In 3 charts: Past performance is not an indication of future results
That famous phrase, “past performance is not an indication of future results,” is widely used in finance and for good reason.
Most investors who pile money into stocks of a particular country cite the long term economic growth prospects of these countries, pointing to the growth rates of previous years as an indication that now might be the time to invest.
But three charts published from Credit Suisse and the London Business School show how wrong this approach can be for investors trying to navigate the market.
1. In economies around the world, there are remarkably few cases of high, unbroken growth
Investors only have a very short window of opportunity to capitalise on fast growing economies.

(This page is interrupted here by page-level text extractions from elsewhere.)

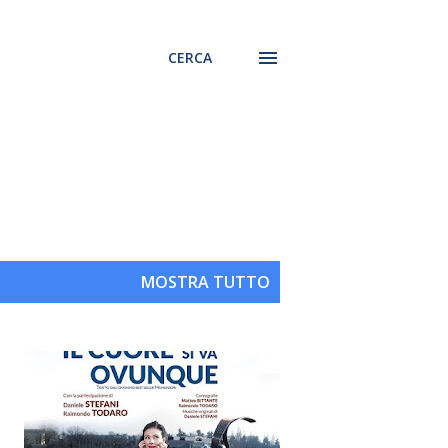
CERCA
MOSTRA TUTTO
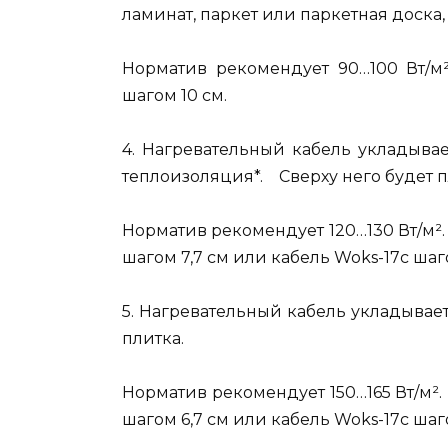
ламинат, паркет или паркетная доск
Норматив рекомендует 90…100 Вт/м²
шагом 10 см.
4. Нагревательный кабель укладыва
теплоизоляция*. Сверху него будет п
Норматив рекомендует 120…130 Вт/м²
шагом 7,7 см или кабель Woks-17с шаго
5. Нагревательный кабель укладывае
плитка.
Норматив рекомендует 150…165 Вт/м²
шагом 6,7 см или кабель Woks-17с шаго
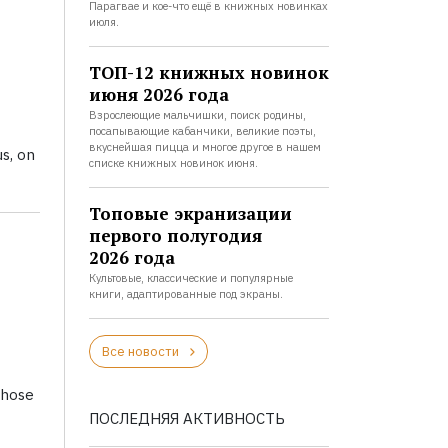
Парагвае и кое-что ещё в книжных новинках
июля.
ТОП-12 книжных новинок
июня 2026 года
Взрослеющие мальчишки, поиск родины,
посапывающие кабанчики, великие поэты,
вкуснейшая пицца и многое другое в нашем
us, on
списке книжных новинок июня.
Топовые экранизации
первого полугодия
2026 года
Культовые, классические и популярные
книги, адаптированные под экраны.
Все новости
whose
ПОСЛЕДНЯЯ АКТИВНОСТЬ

As this chart shows, high growth only occurs in short bursts and very few maintain a fast pace for very long. Apart from some anomalies, most countries grow quickly in very short bursts. After that, their growth slows.
2. There is no correlation of past GDP growth and future GDP growth
Investors may look at economic growth rates in 2013 and assume that this year will follow a similar path. This is the wrong approach.
If there was momentum in growth rates, the dots on this chart (all 2,000 of them) should plot along a diagonal line heading from bottom left to top right.
Instead, the dots land in no particular order, a sign there is no correlation between the two.
3. If you buy based on past growth you will underperform. If you buy on future growth you win
Ignore the complicated chart for a moment and look at the red bars on the right hand side.
This shows the value of clairvoyance in stock picking. If you can pick countries with the highest growth in future you will outperform all other strategies
Look at the dark blue bars to the left of this – buying countries which have grown quickly in the past.
his shows there is no evidence of outperformance by economies that have had prior red hot growth.